Gruentzig meticulously pursued his vision. He forged collaborations on steerable catheters with American manufacturers, including the company that would eventually become the multibillion-dollar conglomerate Boston Scientific. He practiced on the coronary arteries of cadavers, then later on living patients undergoing bypass surgery, but only in vessels that were already bypassed or about to be bypassed, or were small and inconsequential. Gruentzig presented his results at cardiology meetings but, like Werner Forssmann, encountered skepticism and derision. Nevertheless, he bided his time, waiting for the right opportunity to present itself, a living person on whom to demonstrate his technique.
He finally got his chance on September 16, 1977, when Adolph Bachmann, a thirty-seven-year-old insurance salesman, was transferred to the University Hospital in Zurich with chest pains. A coronary angiogram revealed a short obstructive plaque in the beginning portion of the left anterior descending artery. An emergency coronary bypass operation was scheduled for the following day, but Gruentzig persuaded Bachmann, who was afraid of open-heart surgery, and his doctors to allow him to perform balloon coronary angioplasty instead. The following morning, as a dozen cardiologists, surgeons, anesthesiologists, and radiologists looked on, Gruentzig threaded one of his balloon-tipped catheters into Bachmann’s femoral artery, up his aorta, and into the opening of his LAD. Two out of Gruentzig’s three balloons burst during preparations, but the third one remained intact. Two quick balloon inflations inside the coronary artery and blood began to flow normally down the vessel. The surgeons in the audience stared in disbelief. Gruentzig had restored blood flow to heart muscle without scalpel, saw, or heart-lung machine. It seemed impossible. Gruentzig was prepared to inject the LAD with Bachmann’s own blood to wash away any dislodged plaque, but he did not have to. Bachmann’s chest pains immediately subsided. A post-procedure angiogram showed almost complete resolution of the obstruction. (Ten years later, the artery remained open.) The only complication was a transient EKG abnormality that cleared up spontaneously.

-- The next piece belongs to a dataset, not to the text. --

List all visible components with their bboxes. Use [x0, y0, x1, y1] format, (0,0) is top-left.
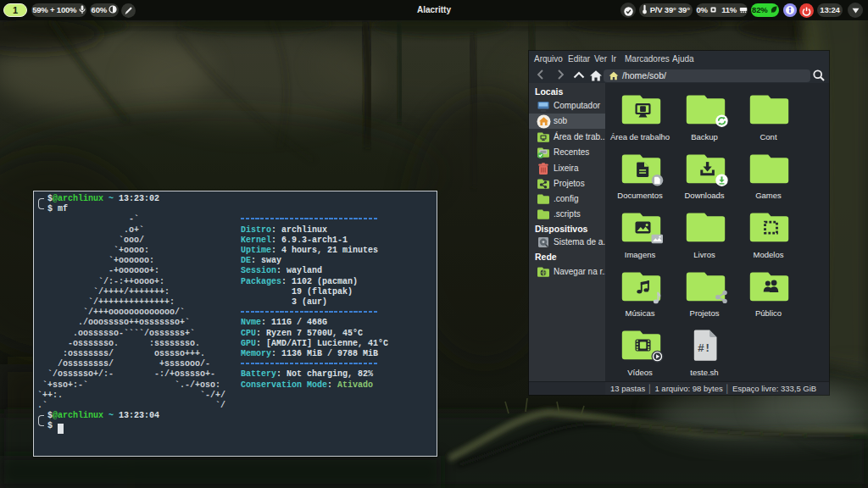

At the American Heart Association conference in Miami that year, Gruentzig presented the results of his first four coronary angioplasties. True to his iconoclastic form, he presented his data (to raucous applause) wearing sandals. Afterward, Mason Sones, teary-eyed and by then battling lung cancer, told a colleague, “It’s a dream come true.”*
After years of working in obscurity, Gruentzig quickly became one of the most famous cardiologists in the world. In 1980, three years after the first coronary angioplasty, he moved his research enterprise to Emory University in Atlanta, Georgia. Over the next five years, he helped to popularize angioplasty in the United States by performing approximately twenty-five hundred procedures. He had so much faith in his technique that he once had a cardiology fellow perform a coronary angiogram on Gruentzig himself. Gruentzig climbed onto the cath table at 5:00 p.m., underwent the procedure, and then went to pick up his wife, arriving at the department’s Christmas party by 7:00. Incidentally, his coronary arteries were normal.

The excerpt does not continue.